[Page-level text extractions]
»»

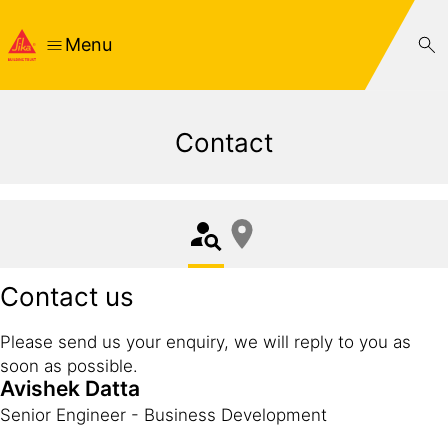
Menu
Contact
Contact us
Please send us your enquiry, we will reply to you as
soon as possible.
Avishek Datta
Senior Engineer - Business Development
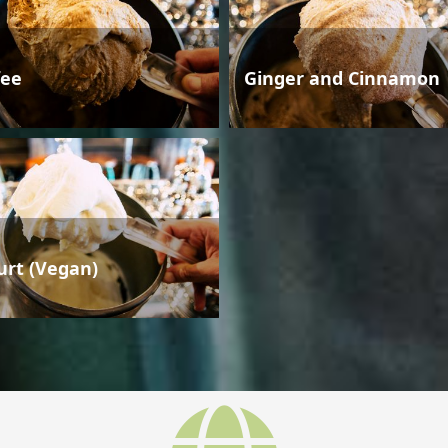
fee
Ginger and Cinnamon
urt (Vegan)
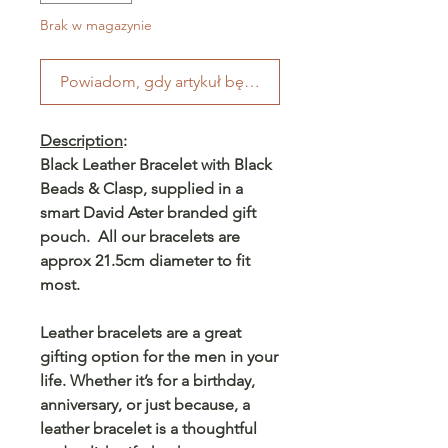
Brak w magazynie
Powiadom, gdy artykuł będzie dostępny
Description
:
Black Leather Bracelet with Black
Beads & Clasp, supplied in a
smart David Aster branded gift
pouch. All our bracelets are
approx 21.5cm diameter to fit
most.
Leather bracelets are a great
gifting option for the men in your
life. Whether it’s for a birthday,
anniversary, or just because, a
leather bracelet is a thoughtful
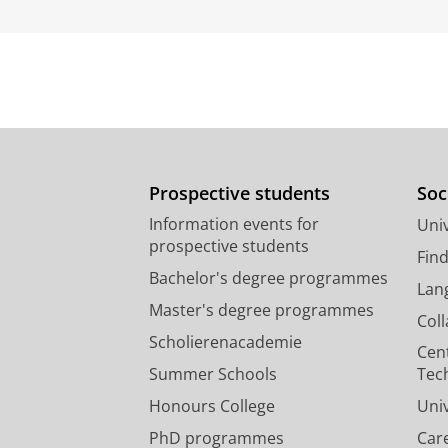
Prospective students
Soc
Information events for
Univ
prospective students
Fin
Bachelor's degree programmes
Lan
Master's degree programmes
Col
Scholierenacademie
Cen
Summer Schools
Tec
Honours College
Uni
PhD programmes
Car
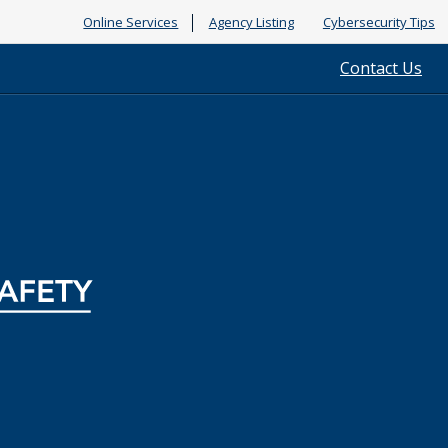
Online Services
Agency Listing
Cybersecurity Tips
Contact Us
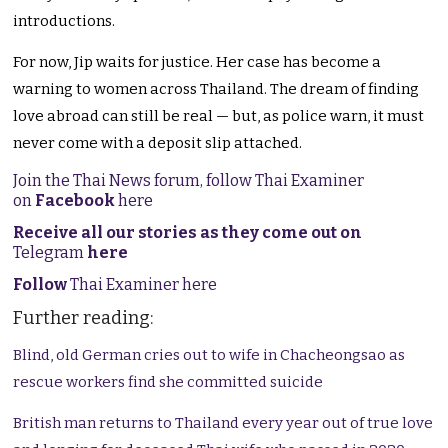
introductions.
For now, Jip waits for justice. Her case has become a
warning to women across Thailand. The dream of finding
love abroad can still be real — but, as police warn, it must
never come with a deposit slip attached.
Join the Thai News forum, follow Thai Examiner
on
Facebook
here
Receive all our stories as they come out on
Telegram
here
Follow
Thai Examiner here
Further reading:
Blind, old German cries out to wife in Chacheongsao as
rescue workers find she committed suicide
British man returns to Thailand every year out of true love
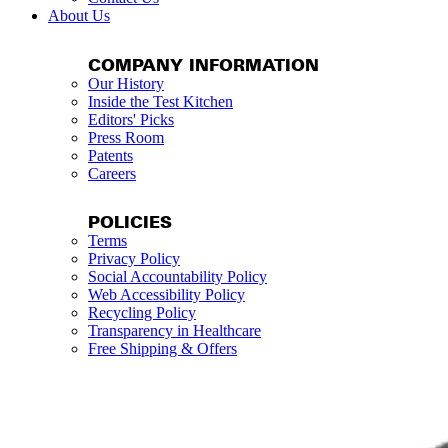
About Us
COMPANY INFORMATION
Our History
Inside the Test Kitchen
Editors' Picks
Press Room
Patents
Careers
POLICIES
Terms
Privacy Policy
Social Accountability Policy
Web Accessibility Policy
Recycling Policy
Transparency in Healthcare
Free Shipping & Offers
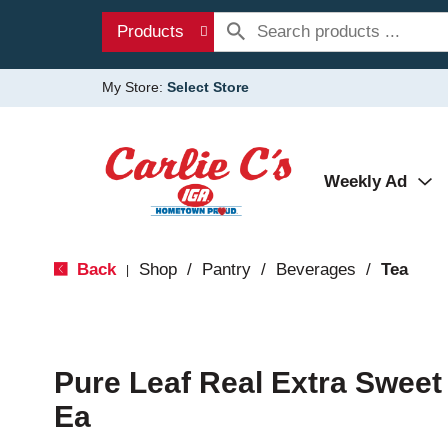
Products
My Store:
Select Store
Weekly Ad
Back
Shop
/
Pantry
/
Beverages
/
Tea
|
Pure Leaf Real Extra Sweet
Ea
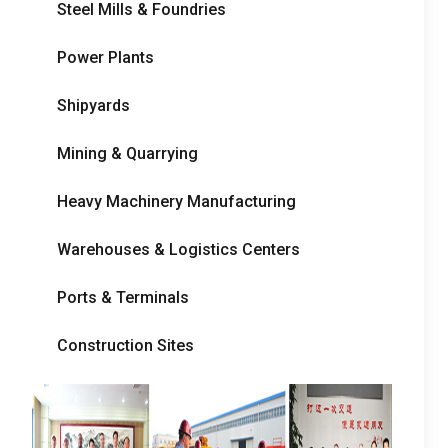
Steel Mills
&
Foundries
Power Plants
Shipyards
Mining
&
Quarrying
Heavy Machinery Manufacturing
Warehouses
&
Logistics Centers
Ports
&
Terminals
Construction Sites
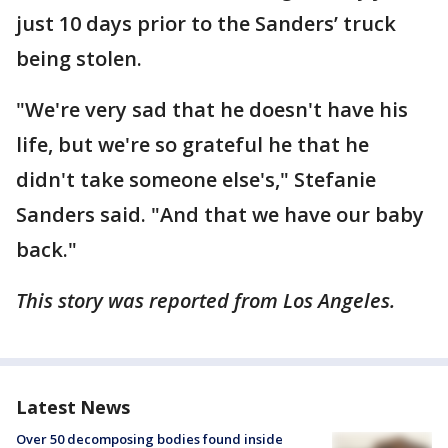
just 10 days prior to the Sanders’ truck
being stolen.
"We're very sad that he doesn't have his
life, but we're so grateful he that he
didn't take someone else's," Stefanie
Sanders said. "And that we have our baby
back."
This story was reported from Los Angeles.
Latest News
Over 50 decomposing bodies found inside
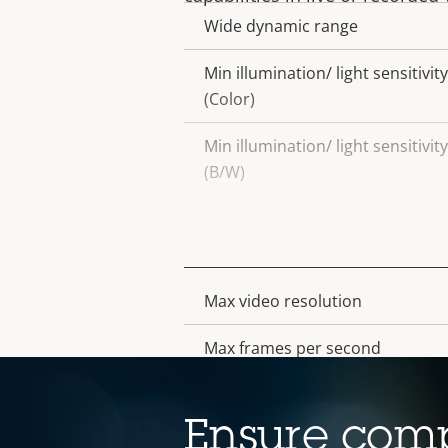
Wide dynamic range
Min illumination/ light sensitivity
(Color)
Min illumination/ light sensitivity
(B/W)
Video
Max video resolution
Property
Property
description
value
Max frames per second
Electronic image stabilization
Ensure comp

««
»»

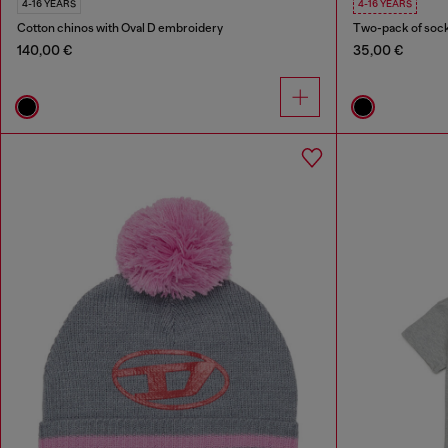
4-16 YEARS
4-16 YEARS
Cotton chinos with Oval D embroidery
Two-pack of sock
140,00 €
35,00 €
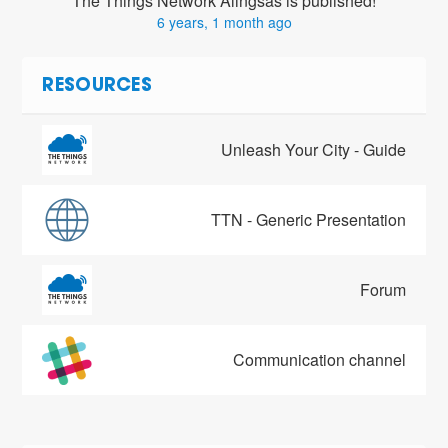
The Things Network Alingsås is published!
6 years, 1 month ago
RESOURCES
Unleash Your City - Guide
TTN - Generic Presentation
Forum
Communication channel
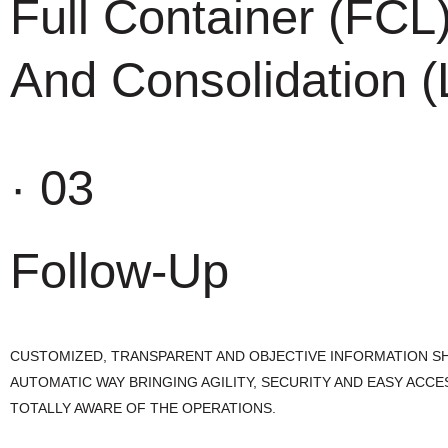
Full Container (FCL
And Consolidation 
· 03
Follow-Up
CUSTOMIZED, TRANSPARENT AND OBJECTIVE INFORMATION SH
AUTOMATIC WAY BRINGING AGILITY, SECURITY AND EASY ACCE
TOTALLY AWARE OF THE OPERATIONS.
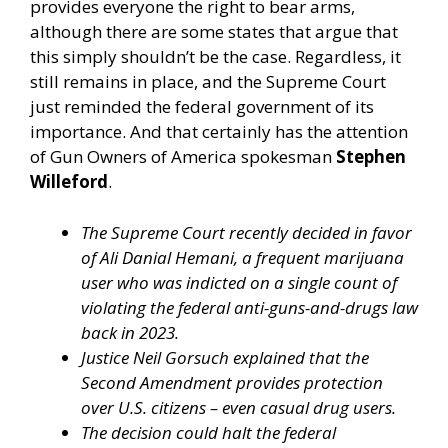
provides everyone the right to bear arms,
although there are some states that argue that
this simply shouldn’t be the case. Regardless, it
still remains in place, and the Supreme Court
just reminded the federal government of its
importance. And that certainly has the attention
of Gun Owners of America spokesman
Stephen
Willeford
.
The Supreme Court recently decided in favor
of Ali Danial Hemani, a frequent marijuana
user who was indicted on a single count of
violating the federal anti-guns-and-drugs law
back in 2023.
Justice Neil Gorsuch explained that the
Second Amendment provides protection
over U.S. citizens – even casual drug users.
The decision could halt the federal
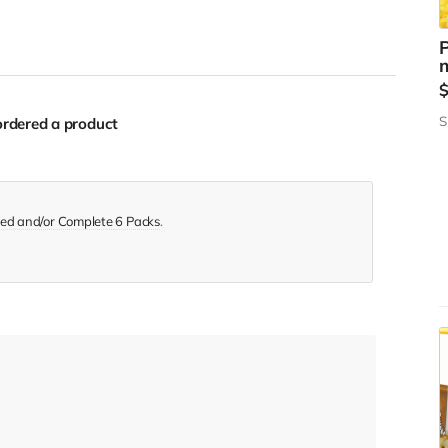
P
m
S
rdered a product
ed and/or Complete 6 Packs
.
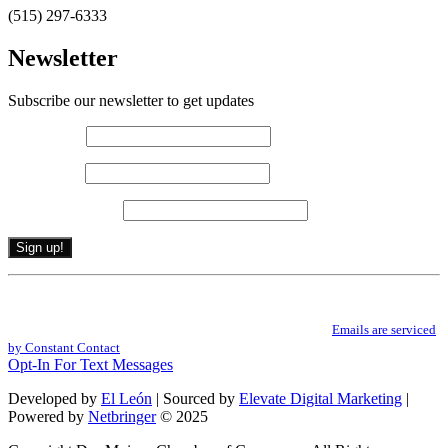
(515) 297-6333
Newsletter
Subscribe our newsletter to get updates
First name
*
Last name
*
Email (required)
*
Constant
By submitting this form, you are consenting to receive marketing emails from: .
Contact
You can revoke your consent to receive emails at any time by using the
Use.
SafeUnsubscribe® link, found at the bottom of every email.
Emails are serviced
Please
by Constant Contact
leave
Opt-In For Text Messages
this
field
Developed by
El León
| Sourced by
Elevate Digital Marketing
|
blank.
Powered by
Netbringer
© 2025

««
»»

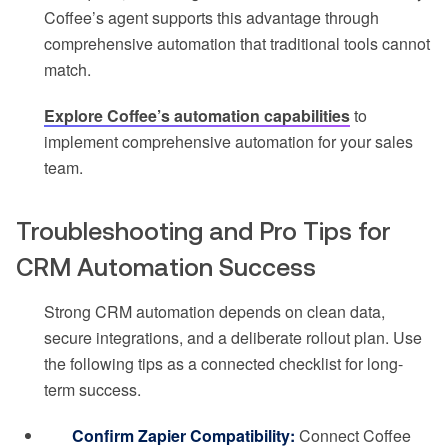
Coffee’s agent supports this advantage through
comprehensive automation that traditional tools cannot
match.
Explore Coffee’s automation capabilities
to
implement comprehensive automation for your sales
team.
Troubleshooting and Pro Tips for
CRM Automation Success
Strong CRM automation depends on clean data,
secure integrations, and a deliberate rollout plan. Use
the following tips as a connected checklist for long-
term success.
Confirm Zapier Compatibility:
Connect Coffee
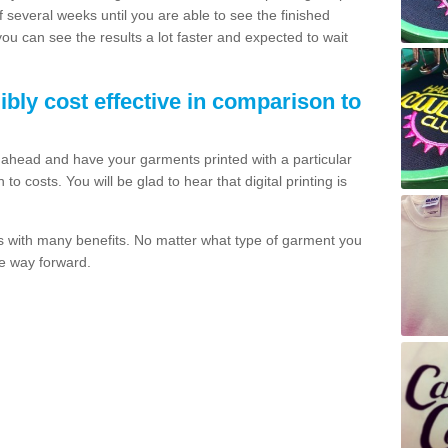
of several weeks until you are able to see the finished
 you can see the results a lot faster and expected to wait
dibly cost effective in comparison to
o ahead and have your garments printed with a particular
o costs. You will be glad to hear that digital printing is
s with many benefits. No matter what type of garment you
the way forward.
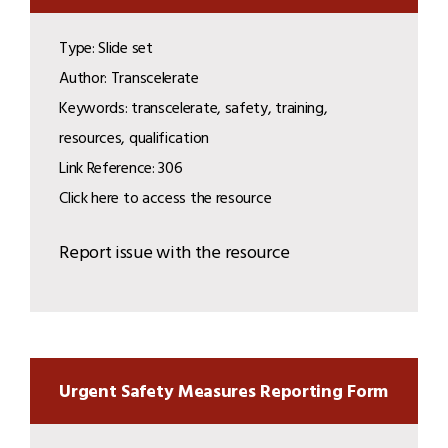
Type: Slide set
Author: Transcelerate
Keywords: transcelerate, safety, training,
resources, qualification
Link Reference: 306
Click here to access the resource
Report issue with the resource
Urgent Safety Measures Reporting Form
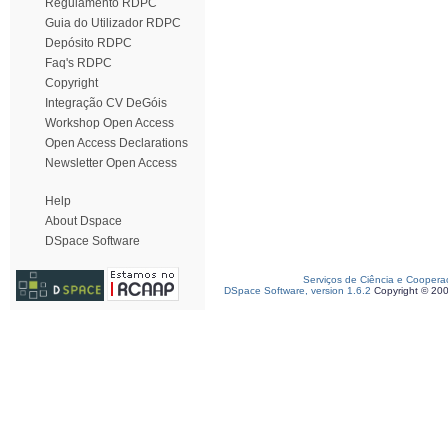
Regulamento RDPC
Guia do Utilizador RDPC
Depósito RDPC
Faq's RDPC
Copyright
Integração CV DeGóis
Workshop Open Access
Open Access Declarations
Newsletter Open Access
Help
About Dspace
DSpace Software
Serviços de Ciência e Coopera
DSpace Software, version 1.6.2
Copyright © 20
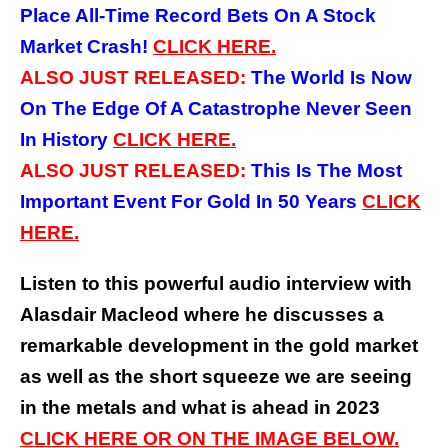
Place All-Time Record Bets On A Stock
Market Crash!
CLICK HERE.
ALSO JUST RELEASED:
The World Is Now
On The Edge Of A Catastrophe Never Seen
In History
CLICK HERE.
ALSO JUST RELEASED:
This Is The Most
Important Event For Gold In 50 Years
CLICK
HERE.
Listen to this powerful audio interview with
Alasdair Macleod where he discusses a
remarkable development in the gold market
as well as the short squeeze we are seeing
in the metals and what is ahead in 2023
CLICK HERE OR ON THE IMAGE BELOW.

««

Would you please reproduce the entries above, starting at the line with "Join the Thai" and stopping after the line with "Heavy Machinery Manufacturing"? Omit any pictures.

Join the Thai News forum, follow Thai Examiner
on
Facebook
here
Receive all our stories as they come out on
Telegram
here
Follow
Thai Examiner here
Further reading:
Blind, old German cries out to wife in Chacheongsao as
rescue workers find she committed suicide
British man returns to Thailand every year out of true love
About Us
COMPANY INFORMATION
Our History
Inside the Test Kitchen
Editors' Picks
Press Room
Patents
Careers
POLICIES
Terms
Privacy Policy
Social Accountability Policy
Web Accessibility Policy
Recycling Policy
Transparency in Healthcare
Free Shipping & Offers
Products
My Store:
Select Store
Weekly Ad
Back
Shop
/
Pantry
/
Beverages
/
Tea
|
Pure Leaf Real Extra Sweet
Ea
Steel Mills
&
Foundries
Power Plants
Shipyards
Mining
&
Quarrying
Heavy Machinery Manufacturing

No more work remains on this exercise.